扉か[#「か」は底本では「が」と誤植]、望みかなう扉か、扉に力が加えられた。扉はかるくひらいた。「それッ」と一同はとびこんだ。あッと目を見はるほどの宏大《こうだい》な実験室だった。
その部屋のまん中に、谷博士が椅子に腰をかけている。
「あ、谷博士だ!」
警官よりも少年たちが、先に博士の前へとんでいった。意外、また意外。
博士は荒縄《あらなわ》で椅子に厳重にしばりつけられていると思いのほか、博士をしばっているものは見えなかった。博士はしずかに椅子から立ちあがった。
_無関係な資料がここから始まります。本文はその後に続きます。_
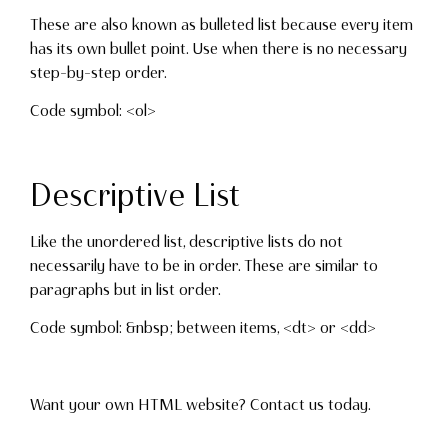
These are also known as bulleted list because every item
has its own bullet point. Use when there is no necessary
step-by-step order.
Code symbol: <ol>
Descriptive List
Like the unordered list, descriptive lists do not
necessarily have to be in order. These are similar to
paragraphs but in list order.
Code symbol: &nbsp; between items, <dt> or <dd>
Want your own HTML website? Contact us today.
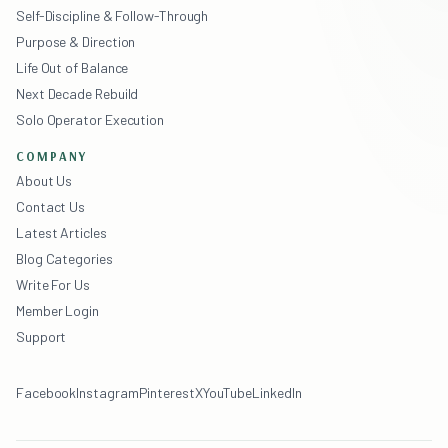
Self-Discipline & Follow-Through
Purpose & Direction
Life Out of Balance
Next Decade Rebuild
Solo Operator Execution
COMPANY
About Us
Contact Us
Latest Articles
Blog Categories
Write For Us
Member Login
Support
Facebook
Instagram
Pinterest
X
YouTube
LinkedIn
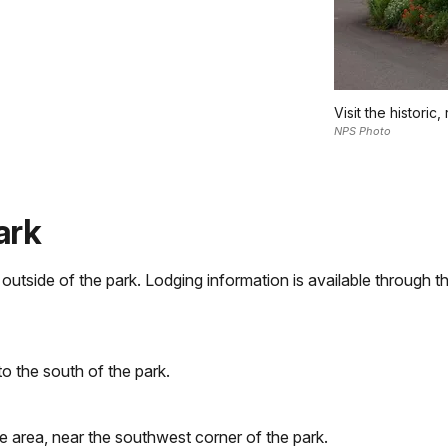
Visit the historic
NPS Photo
ark
tside of the park. Lodging information is available through th
to the south of the park.
ke area, near the southwest corner of the park.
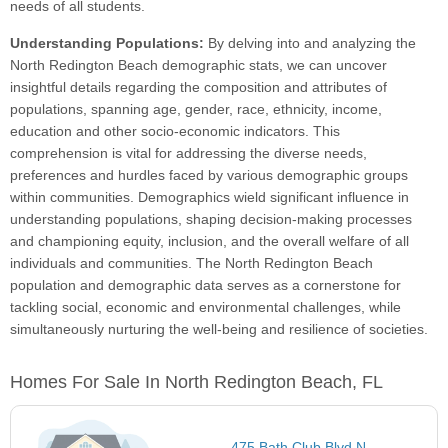
needs of all students.
Understanding Populations:
By delving into and analyzing the
North Redington Beach demographic stats, we can uncover
insightful details regarding the composition and attributes of
populations, spanning age, gender, race, ethnicity, income,
education and other socio-economic indicators. This
comprehension is vital for addressing the diverse needs,
preferences and hurdles faced by various demographic groups
within communities. Demographics wield significant influence in
understanding populations, shaping decision-making processes
and championing equity, inclusion, and the overall welfare of all
individuals and communities. The North Redington Beach
population and demographic data serves as a cornerstone for
tackling social, economic and environmental challenges, while
simultaneously nurturing the well-being and resilience of societies.
Homes For Sale In North Redington Beach, FL
475 Bath Club Blvd N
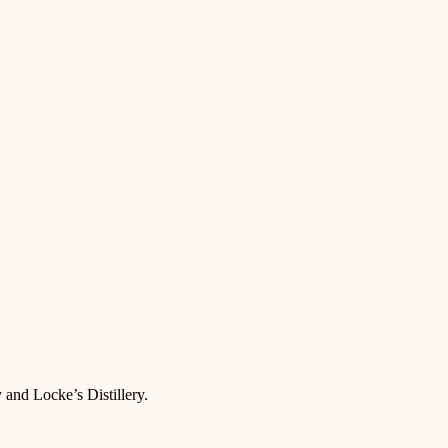
 and Locke’s Distillery.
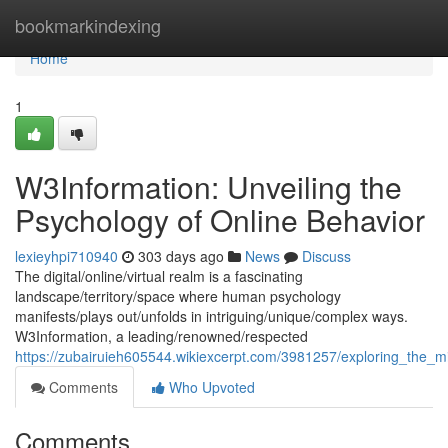
Home
bookmarkindexing
Home
1
W3Information: Unveiling the
Psychology of Online Behavior
lexieyhpi710940
303 days ago
News
Discuss
The digital/online/virtual realm is a fascinating
landscape/territory/space where human psychology
manifests/plays out/unfolds in intriguing/unique/complex ways.
W3Information, a leading/renowned/respected
https://zubairuieh605544.wikiexcerpt.com/3981257/exploring_the_
Comments
Who Upvoted
Comments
「おお、君たちはわしを心配して、とびこんできてくれたのか。うれしいぞ」
博士は少年たちをむかえて、なつかしそうにそういった。
「谷博士、ここに来られた皆さんも、ぜひ先生を無事にお救いしなくてはならないと、危険をおかして来られたのです。こちらが氷室検事です」
「やあ、氷室さんですか。ご苦労さまです。あつくお礼を申します」
博士は手をのばして、検事と握手した。
「博士、目はどうされたんですか。繃帯《ほうたい》をとっておいでですね。もう目はお見えになるらしいですね」
戸山君が、さっきからふしぎに思っていることを、博士にたずねた。
「ありがとう、目はすっかりなおったよ。もうよく見えるようになった。わしはうれしくてならない」
「それはよかったですね。おからだの方も、病院にいられたときとちがい、ずっと、お元気に見えますが……」
「はははは、わしの家へもどって来たから、元気になったんだね。やっぱり自分の家が一番くすりだ」
「ああ、そうですか」
博士と少年の話を、もどかしそうに聞いていた検事は、
「もし、谷博士。職権をもっておたずねいたしますが、ここに怪人がいたはずですが、今どこにおりますか。お教えねがいたい」
と、怪物X号の存在を質問した。
「おお、そのことじゃ。わしは、諸君につつしんで報告する。あの怪物は、わしの手でもってしとめたよ」
「しとめたとおっしゃるのですか。すると博士が怪人をとりおさえたといわれるのですか」
氷室検事は、博士のことばを信じかねた。
「そうですわい。お疑いはもっともじゃ。わしは諸君に、その証拠を見せます。それを見れば万事はお分かりになろう。こっちへ来たまえ」
博士はそういうと、うしろ向きになって、奥の方へ歩きだした。
それッと、検事は部下たちに目くばせして、博士のうしろに油断《ゆだん》なくついていかせた。検事自身は博士と並んでいく。
「怪人はどこにいるのですか」
「冷蔵室の中においてある。この部屋だ。今開ける」
それは大金庫の扉のような見かけを持って背の高い金属製の大扉であった。博士は扉の上の目盛盤《めもりばん》をいくつかまわしたあとで、ハンドルを握り、ぐッとまわして手前へ引いた。すると大きな扉はかるくひらいた。中からさッとひえびえとした気流が流れだして、検事たちの顔をなでた。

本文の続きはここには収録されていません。